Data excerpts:
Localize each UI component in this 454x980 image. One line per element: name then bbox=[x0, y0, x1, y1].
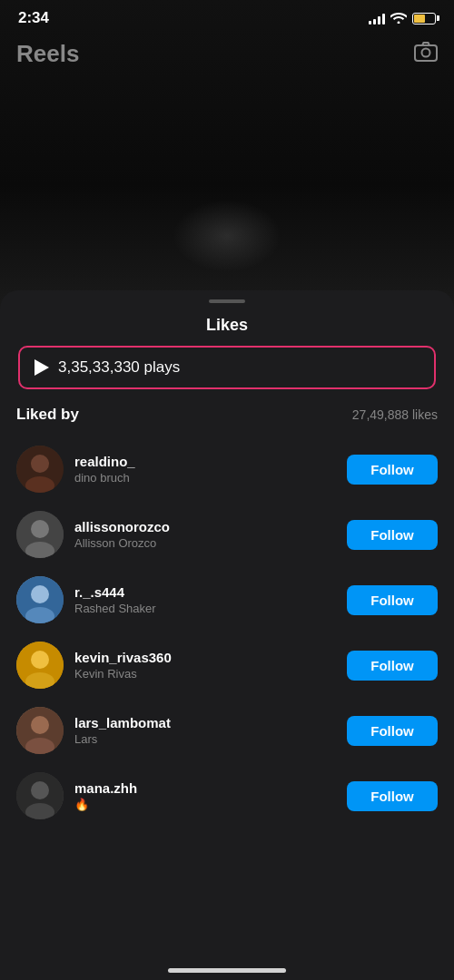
follow-button[interactable]: Follow bbox=[347, 651, 438, 681]
camera-icon[interactable] bbox=[414, 41, 438, 68]
avatar bbox=[16, 576, 64, 623]
display-name: Allisson Orozco bbox=[74, 536, 336, 550]
user-info: r._.s444 Rashed Shaker bbox=[74, 584, 336, 615]
status-icons bbox=[369, 11, 436, 26]
svg-point-6 bbox=[31, 520, 49, 538]
follow-button[interactable]: Follow bbox=[347, 585, 438, 615]
display-name: dino bruch bbox=[74, 471, 336, 485]
svg-point-18 bbox=[31, 781, 49, 799]
svg-point-3 bbox=[31, 455, 49, 473]
home-indicator bbox=[168, 968, 286, 973]
display-name: Lars bbox=[74, 732, 336, 746]
user-list: realdino_ dino bruch Follow allissonoroz… bbox=[0, 436, 454, 980]
follow-button[interactable]: Follow bbox=[347, 455, 438, 485]
likes-sheet: Likes 3,35,33,330 plays Liked by 27,49,8… bbox=[0, 290, 454, 980]
username: allissonorozco bbox=[74, 519, 336, 534]
user-info: kevin_rivas360 Kevin Rivas bbox=[74, 650, 336, 681]
user-info: allissonorozco Allisson Orozco bbox=[74, 519, 336, 550]
plays-count: 3,35,33,330 plays bbox=[58, 358, 180, 377]
avatar bbox=[16, 642, 64, 689]
liked-by-label: Liked by bbox=[16, 406, 79, 424]
follow-button[interactable]: Follow bbox=[347, 781, 438, 811]
display-name: Kevin Rivas bbox=[74, 667, 336, 681]
svg-point-15 bbox=[31, 716, 49, 734]
list-item: realdino_ dino bruch Follow bbox=[0, 436, 454, 502]
status-time: 2:34 bbox=[18, 9, 49, 27]
play-icon bbox=[35, 359, 49, 376]
avatar bbox=[16, 772, 64, 819]
username: mana.zhh bbox=[74, 780, 336, 796]
avatar bbox=[16, 511, 64, 558]
display-name: 🔥 bbox=[74, 798, 336, 811]
username: r._.s444 bbox=[74, 584, 336, 600]
plays-box: 3,35,33,330 plays bbox=[18, 346, 436, 389]
sheet-title: Likes bbox=[0, 303, 454, 346]
user-info: mana.zhh 🔥 bbox=[74, 780, 336, 811]
list-item: r._.s444 Rashed Shaker Follow bbox=[0, 567, 454, 632]
username: realdino_ bbox=[74, 454, 336, 469]
username: kevin_rivas360 bbox=[74, 650, 336, 665]
likes-count: 27,49,888 likes bbox=[352, 407, 438, 422]
svg-point-12 bbox=[31, 651, 49, 669]
user-info: lars_lambomat Lars bbox=[74, 715, 336, 746]
liked-by-header: Liked by 27,49,888 likes bbox=[0, 406, 454, 436]
username: lars_lambomat bbox=[74, 715, 336, 730]
follow-button[interactable]: Follow bbox=[347, 520, 438, 550]
signal-icon bbox=[369, 12, 385, 24]
svg-point-1 bbox=[422, 48, 430, 56]
list-item: allissonorozco Allisson Orozco Follow bbox=[0, 502, 454, 567]
top-bar: Reels bbox=[0, 33, 454, 79]
svg-point-9 bbox=[31, 585, 49, 603]
page-title: Reels bbox=[16, 40, 79, 68]
list-item: kevin_rivas360 Kevin Rivas Follow bbox=[0, 632, 454, 698]
avatar bbox=[16, 707, 64, 754]
avatar bbox=[16, 446, 64, 493]
status-bar: 2:34 bbox=[0, 0, 454, 33]
battery-icon bbox=[412, 13, 436, 24]
list-item: lars_lambomat Lars Follow bbox=[0, 698, 454, 763]
user-info: realdino_ dino bruch bbox=[74, 454, 336, 485]
display-name: Rashed Shaker bbox=[74, 602, 336, 615]
list-item: mana.zhh 🔥 Follow bbox=[0, 763, 454, 828]
wifi-icon bbox=[390, 11, 407, 26]
follow-button[interactable]: Follow bbox=[347, 716, 438, 746]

Work order: Search the entries for the string "count". Copy every line that has it.

Output for this task:
plays-count: 3,35,33,330 plays bbox=[58, 358, 180, 377]
likes-count: 27,49,888 likes bbox=[352, 407, 438, 422]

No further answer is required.